Semanas atrás, iba yo por la popular Esquina de Tejas, cuando se me ocurrió entrar en una vieja librería.
No tenía muchas expectativas de encontrar algo que me interesara, pero, para mi sorpresa, di con un texto que no me esperaba: Un rumor apenas, biografía de Eliseo Diego (La Habana, 1920-Ciudad de México, 1994)-uno de los tres Homagnos de mi trilogía favorita de poetas nacionales-, escrita por Josefina, su hija, y publicada en 2019 por la editorial Extramuros, de La Habana Vieja.
Descubrí a Eliseo a los 12 años, un día en que mis padres me
permitieron ir sola a la Biblioteca Nacional de Cuba José Martí. Era una bellísima tarde de invierno, de
esas en que las flores huelen mucho, las nubes no brillan como plomo, y es
posible descubrir en ellas formas increíbles.
Menciono este detalle para que se comprenda en qué estado de
ánimo contemplativo me encontraba yo aquel día y cómo influyó en lo que ocurrió
después.
Cuando salí de la biblioteca, se apoderó de mí una especie
de embeleso caminante, y así llegué hasta el hotel Habana Libre, donde existía
una excelente librería, desconocida para mí. Recorrí en éxtasis sus estantes
redondos de varios pisos, como fruteros de centro de mesa, y regresé a mi casa
con siete libros, incluidos Crónicas marcianas, de Ray Bradbury;
Onoloria,
de Miguel Collazo, y Divertimentos y Noticias de la quimera,
de Eliseo Diego.
En aquel tiempo, los libros valían un peso y aún menos, así
que el presupuesto que me habían dado mis padres para regresar a casa lo gasté
todo en mi compra y volví a pie a Luyanó; como no conocía el camino, llegué de
noche a casa.
Encontré a mis familiares llamando a los hospitales; ya iban
a dar parte a la Policía por mi desaparición. Mi papá me castigó, como siempre,
a encerrarme en el cuarto, y yo, como siempre, me llevé a la cama subrepticiamente
mi nuevo tesoro para leer con linterna. Fue una de las noches más
extraordinarias de mi adolescencia y de mi experiencia como lectora.

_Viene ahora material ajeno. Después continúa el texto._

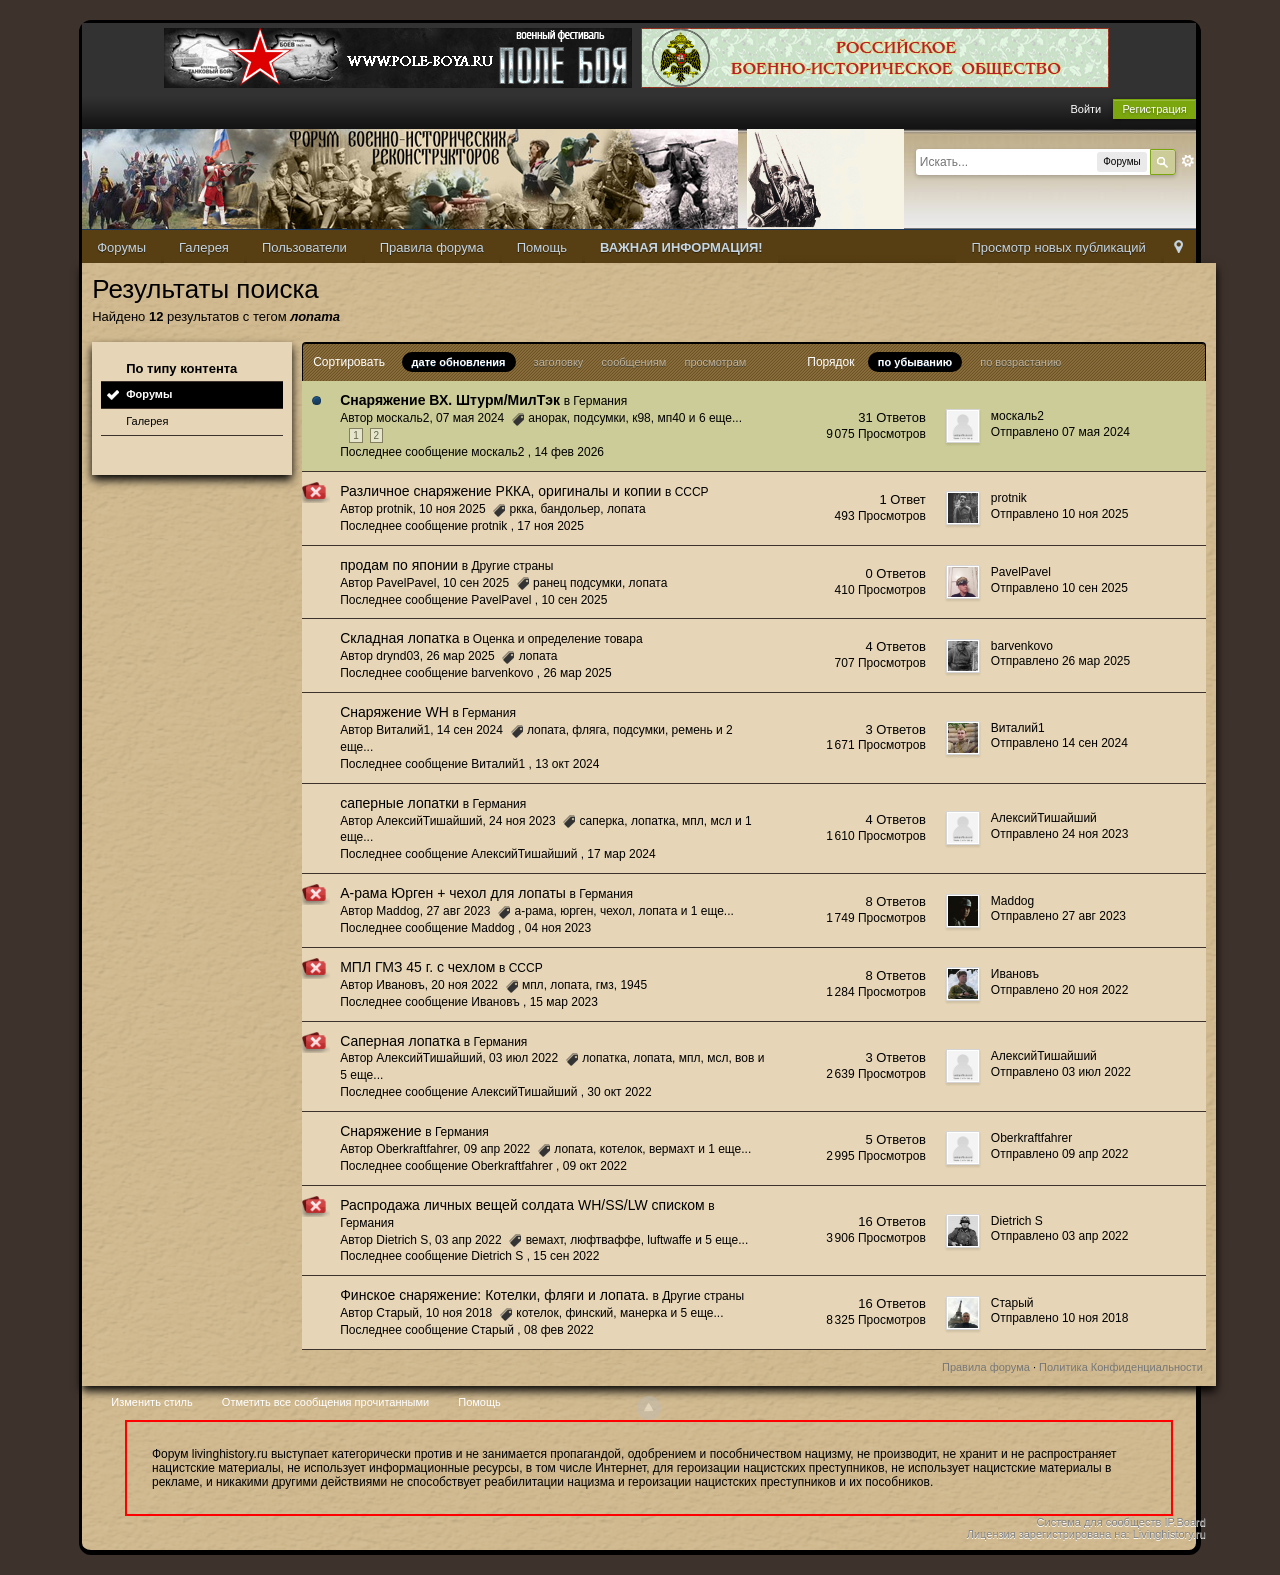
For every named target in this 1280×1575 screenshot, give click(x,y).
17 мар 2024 (621, 854)
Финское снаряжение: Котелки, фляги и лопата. (494, 1295)
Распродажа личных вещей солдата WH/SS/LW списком (522, 1205)
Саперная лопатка (400, 1041)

El impacto mayor fue la prosa de Eliseo. Mientras con
Bradbury sentí la profunda melancolía que puede encerrar la belleza, y con
Collazo hice un viaje casi psicodélico a un pasado que sabía a realidad, pero
no lo era, Eliseo me intimidó con la fuerza telúrica con que solo la poesía
puede remover el espíritu. Jamás he olvidado el extraño temblor que me recorrió
cuando leí Del pozo en la sala. Sospecho que haya sido porque parece a
simple vista un relato de terror fantástico, pero es otra cosa. Fue mi primer
encuentro con una técnica narrativa que me pareció misteriosa y luciferina.
Entonces no podía
imaginar que un día conocería a Eliseo, uno de los más importantes miembros del
Grupo Orígenes, fundado por José Lezama Lima.
Ocurrió, también, de una manera casi mágica: mi esposo era
guía de turismo y atendió a una pareja francesa que recorría el mundo en busca
de guiones inéditos para escribir, por encargo de una importante editorial
gala, un libro conmemorativo de algún aniversario importante del cine.

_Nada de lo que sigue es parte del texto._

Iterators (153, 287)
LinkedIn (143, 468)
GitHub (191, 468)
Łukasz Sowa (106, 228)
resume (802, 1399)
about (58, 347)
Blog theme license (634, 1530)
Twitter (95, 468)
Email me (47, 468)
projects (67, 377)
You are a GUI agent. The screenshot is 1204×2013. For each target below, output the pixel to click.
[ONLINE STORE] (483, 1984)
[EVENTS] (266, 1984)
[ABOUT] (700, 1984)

Estaban en La Habana para entrevistarse con intelectuales de
renombre que tuvieran esa clase de material, y en su lista aparecía Eliseo
Diego. Por supuesto, hubo que llevarme a mí a aquella visita. De lo contrario
se hubiera caído el mundo.
Eliseo vivía en una casa en los bajos de un edificio de El
Vedado. Nos recibió en la habitación donde solía trabajar, llena de objetos
curiosos y suvenires, entre los que había una pequeña figura en metal de El
Quijote y creo que también de Sancho Panza.

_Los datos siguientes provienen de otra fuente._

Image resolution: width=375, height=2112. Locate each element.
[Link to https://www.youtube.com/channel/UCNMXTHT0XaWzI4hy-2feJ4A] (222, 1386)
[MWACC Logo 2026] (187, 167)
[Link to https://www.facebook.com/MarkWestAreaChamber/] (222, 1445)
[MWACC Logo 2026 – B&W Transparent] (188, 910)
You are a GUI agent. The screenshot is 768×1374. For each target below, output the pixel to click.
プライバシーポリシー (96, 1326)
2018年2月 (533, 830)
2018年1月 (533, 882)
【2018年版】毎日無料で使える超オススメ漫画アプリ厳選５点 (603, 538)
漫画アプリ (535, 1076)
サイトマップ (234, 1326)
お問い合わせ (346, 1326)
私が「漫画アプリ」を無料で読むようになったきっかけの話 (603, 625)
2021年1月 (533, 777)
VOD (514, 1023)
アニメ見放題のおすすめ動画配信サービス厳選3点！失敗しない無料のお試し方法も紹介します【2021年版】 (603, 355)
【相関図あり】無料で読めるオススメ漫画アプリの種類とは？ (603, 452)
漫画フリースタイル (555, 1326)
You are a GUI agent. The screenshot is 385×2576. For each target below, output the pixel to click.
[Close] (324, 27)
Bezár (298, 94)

Reclinado en su silla, con la respiración fatigosa y una
impecable camisa blanca, nos saludó sin mucha efusión, más bien con un aire de
tristeza que saltaba a la vista. Extrañamente pálido, mal recortada la barbita
entrecana, hablaba despacio, sin viveza…
Cuando el motivo de la visita estuvo dicho y la conversación
languideció, como yo no estaba dispuesta a irme, le comenté al poeta que
compartíamos un amigo, el doctor Agustín Pi, otro miembro origenista. Eliseo se
animó, pidió a Bella que colara café y conversamos. No recuerdo cómo caímos en
el tema de mujeres célebres de la Edad Media, y aparecieron, como ectoplasmas,
Edith Cuello de Cisne, Matilde de Flandes y Eleanor de Aquitania.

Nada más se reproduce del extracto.